EXTRACTED RECORDS.
----
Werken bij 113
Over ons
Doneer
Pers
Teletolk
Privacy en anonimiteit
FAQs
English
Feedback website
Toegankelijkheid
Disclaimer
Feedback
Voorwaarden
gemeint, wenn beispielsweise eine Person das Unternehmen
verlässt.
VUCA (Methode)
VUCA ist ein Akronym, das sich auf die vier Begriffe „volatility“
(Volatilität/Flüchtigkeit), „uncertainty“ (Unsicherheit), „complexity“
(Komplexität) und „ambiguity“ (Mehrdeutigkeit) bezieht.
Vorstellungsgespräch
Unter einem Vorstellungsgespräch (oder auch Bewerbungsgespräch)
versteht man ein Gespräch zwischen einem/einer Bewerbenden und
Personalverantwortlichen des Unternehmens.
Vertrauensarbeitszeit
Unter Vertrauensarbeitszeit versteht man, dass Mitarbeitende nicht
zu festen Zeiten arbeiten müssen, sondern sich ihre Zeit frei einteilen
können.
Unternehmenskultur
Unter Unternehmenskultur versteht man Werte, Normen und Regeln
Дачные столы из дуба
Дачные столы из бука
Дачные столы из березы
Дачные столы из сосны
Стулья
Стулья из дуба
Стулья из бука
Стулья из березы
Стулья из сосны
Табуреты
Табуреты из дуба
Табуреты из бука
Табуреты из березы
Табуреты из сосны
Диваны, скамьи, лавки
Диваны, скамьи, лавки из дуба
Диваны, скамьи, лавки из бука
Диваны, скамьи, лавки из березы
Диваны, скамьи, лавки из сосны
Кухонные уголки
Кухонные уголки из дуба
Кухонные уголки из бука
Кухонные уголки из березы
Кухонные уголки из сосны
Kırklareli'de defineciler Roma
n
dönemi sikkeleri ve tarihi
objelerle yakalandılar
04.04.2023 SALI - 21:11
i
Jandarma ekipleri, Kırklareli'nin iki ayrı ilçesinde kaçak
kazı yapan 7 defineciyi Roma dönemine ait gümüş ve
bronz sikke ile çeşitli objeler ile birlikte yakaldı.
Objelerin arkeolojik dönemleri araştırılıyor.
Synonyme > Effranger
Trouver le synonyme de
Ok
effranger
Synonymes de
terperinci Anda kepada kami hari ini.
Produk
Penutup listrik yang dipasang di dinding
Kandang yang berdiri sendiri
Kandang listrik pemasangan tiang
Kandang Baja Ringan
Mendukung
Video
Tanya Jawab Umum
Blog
----
TASK DESCRIPTION.
The records must be given again in full, exactly as they were written.

REPLY TO THE EXERCISE.
Werken bij 113
Over ons
Doneer
Pers
Teletolk
Privacy en anonimiteit
FAQs
English
Feedback website
Toegankelijkheid
Disclaimer
Feedback
Voorwaarden
gemeint, wenn beispielsweise eine Person das Unternehmen
verlässt.
VUCA (Methode)
VUCA ist ein Akronym, das sich auf die vier Begriffe „volatility“
(Volatilität/Flüchtigkeit), „uncertainty“ (Unsicherheit), „complexity“
(Komplexität) und „ambiguity“ (Mehrdeutigkeit) bezieht.
Vorstellungsgespräch
Unter einem Vorstellungsgespräch (oder auch Bewerbungsgespräch)
versteht man ein Gespräch zwischen einem/einer Bewerbenden und
Personalverantwortlichen des Unternehmens.
Vertrauensarbeitszeit
Unter Vertrauensarbeitszeit versteht man, dass Mitarbeitende nicht
zu festen Zeiten arbeiten müssen, sondern sich ihre Zeit frei einteilen
können.
Unternehmenskultur
Unter Unternehmenskultur versteht man Werte, Normen und Regeln
Дачные столы из дуба
Дачные столы из бука
Дачные столы из березы
Дачные столы из сосны
Стулья
Стулья из дуба
Стулья из бука
Стулья из березы
Стулья из сосны
Табуреты
Табуреты из дуба
Табуреты из бука
Табуреты из березы
Табуреты из сосны
Диваны, скамьи, лавки
Диваны, скамьи, лавки из дуба
Диваны, скамьи, лавки из бука
Диваны, скамьи, лавки из березы
Диваны, скамьи, лавки из сосны
Кухонные уголки
Кухонные уголки из дуба
Кухонные уголки из бука
Кухонные уголки из березы
Кухонные уголки из сосны
Kırklareli'de defineciler Roma
n
dönemi sikkeleri ve tarihi
objelerle yakalandılar
04.04.2023 SALI - 21:11
i
Jandarma ekipleri, Kırklareli'nin iki ayrı ilçesinde kaçak
kazı yapan 7 defineciyi Roma dönemine ait gümüş ve
bronz sikke ile çeşitli objeler ile birlikte yakaldı.
Objelerin arkeolojik dönemleri araştırılıyor.
Synonyme > Effranger
Trouver le synonyme de
Ok
effranger
Synonymes de
terperinci Anda kepada kami hari ini.
Produk
Penutup listrik yang dipasang di dinding
Kandang yang berdiri sendiri
Kandang listrik pemasangan tiang
Kandang Baja Ringan
Mendukung
Video
Tanya Jawab Umum
Blog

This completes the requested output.